§ Saved data entries:
• • • •

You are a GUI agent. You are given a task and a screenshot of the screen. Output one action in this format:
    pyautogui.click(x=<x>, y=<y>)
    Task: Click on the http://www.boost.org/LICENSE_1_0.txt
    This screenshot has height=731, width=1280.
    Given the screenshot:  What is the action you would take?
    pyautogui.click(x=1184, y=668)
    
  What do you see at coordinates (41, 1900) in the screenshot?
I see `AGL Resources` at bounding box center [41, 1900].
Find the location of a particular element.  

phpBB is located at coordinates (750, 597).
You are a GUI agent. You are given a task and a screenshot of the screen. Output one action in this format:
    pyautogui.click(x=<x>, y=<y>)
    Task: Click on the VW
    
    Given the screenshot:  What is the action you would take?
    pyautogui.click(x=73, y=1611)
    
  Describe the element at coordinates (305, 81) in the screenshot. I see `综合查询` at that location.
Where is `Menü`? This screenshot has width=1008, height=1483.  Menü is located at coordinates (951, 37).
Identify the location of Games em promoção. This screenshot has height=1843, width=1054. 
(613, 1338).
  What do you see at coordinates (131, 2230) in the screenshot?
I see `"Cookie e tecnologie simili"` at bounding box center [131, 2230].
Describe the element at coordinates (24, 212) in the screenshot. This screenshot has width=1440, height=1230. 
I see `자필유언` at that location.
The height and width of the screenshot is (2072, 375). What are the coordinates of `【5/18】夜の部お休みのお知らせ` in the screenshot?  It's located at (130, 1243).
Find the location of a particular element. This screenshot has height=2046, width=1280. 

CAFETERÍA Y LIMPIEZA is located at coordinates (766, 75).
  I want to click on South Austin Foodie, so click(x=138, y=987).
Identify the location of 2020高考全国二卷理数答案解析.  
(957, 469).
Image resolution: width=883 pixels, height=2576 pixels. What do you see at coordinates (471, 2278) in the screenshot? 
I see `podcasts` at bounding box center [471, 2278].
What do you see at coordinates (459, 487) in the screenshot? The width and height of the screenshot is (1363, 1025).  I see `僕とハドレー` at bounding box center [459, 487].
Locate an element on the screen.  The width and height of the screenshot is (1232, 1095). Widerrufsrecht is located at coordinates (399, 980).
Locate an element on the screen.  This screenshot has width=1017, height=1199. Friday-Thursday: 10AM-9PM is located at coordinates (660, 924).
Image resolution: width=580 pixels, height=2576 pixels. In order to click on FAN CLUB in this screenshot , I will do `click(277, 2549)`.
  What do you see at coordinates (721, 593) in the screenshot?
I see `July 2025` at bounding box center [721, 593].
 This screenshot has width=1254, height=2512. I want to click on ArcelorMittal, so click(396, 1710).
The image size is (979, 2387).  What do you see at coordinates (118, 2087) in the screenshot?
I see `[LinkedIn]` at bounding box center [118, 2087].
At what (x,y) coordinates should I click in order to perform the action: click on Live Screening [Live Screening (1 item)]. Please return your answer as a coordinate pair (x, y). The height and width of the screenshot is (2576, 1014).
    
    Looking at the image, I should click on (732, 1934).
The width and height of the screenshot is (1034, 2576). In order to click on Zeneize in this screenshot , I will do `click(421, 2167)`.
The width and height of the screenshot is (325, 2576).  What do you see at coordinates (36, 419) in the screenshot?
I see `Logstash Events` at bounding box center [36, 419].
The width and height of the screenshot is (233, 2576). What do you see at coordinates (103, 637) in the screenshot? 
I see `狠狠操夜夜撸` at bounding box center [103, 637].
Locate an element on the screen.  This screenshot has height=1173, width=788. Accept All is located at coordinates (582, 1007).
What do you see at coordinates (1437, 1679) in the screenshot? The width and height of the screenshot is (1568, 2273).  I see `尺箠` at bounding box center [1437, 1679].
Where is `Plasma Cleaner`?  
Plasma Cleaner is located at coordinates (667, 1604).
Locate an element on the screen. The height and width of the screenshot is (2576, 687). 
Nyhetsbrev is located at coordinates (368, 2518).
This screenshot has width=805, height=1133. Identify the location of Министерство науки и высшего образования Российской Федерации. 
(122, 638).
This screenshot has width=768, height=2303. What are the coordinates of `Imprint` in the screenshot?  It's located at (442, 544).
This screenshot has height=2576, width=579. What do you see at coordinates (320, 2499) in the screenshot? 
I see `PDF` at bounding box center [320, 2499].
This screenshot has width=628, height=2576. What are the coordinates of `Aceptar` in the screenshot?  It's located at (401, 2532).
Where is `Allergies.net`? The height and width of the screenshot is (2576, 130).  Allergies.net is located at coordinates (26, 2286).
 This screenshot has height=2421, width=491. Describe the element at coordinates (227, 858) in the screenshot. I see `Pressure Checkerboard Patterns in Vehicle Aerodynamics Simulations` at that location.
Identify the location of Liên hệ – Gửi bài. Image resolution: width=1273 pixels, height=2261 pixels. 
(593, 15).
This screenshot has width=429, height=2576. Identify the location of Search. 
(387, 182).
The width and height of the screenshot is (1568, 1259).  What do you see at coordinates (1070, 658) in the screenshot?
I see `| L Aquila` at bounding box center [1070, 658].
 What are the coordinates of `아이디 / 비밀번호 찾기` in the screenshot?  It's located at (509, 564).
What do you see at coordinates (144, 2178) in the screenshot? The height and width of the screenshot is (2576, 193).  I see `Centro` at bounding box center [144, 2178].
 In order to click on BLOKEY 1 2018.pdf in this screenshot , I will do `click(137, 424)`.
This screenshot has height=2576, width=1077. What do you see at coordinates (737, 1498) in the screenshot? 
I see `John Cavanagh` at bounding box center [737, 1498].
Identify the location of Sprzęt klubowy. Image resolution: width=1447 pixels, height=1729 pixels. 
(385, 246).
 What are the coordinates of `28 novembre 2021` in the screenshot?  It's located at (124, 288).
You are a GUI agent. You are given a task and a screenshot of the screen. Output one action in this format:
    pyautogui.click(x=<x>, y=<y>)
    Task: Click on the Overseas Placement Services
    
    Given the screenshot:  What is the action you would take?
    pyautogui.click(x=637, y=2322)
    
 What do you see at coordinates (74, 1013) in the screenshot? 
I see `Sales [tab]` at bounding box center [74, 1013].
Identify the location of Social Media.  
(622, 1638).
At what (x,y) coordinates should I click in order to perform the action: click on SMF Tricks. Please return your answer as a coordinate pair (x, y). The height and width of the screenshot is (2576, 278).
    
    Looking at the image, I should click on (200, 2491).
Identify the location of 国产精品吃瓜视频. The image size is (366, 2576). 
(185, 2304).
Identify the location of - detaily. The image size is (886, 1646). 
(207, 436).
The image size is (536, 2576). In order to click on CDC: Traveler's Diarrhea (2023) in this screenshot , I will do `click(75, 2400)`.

• • • •

§ Problem description: What should come out is the exact run of lines from the one holding "is (2576, 278)." through the end of the records above, and nothing besides.

§ The answer:
At what (x,y) coordinates should I click in order to perform the action: click on SMF Tricks. Please return your answer as a coordinate pair (x, y). The height and width of the screenshot is (2576, 278).
    
    Looking at the image, I should click on (200, 2491).
Identify the location of 国产精品吃瓜视频. The image size is (366, 2576). 
(185, 2304).
Identify the location of - detaily. The image size is (886, 1646). 
(207, 436).
The image size is (536, 2576). In order to click on CDC: Traveler's Diarrhea (2023) in this screenshot , I will do `click(75, 2400)`.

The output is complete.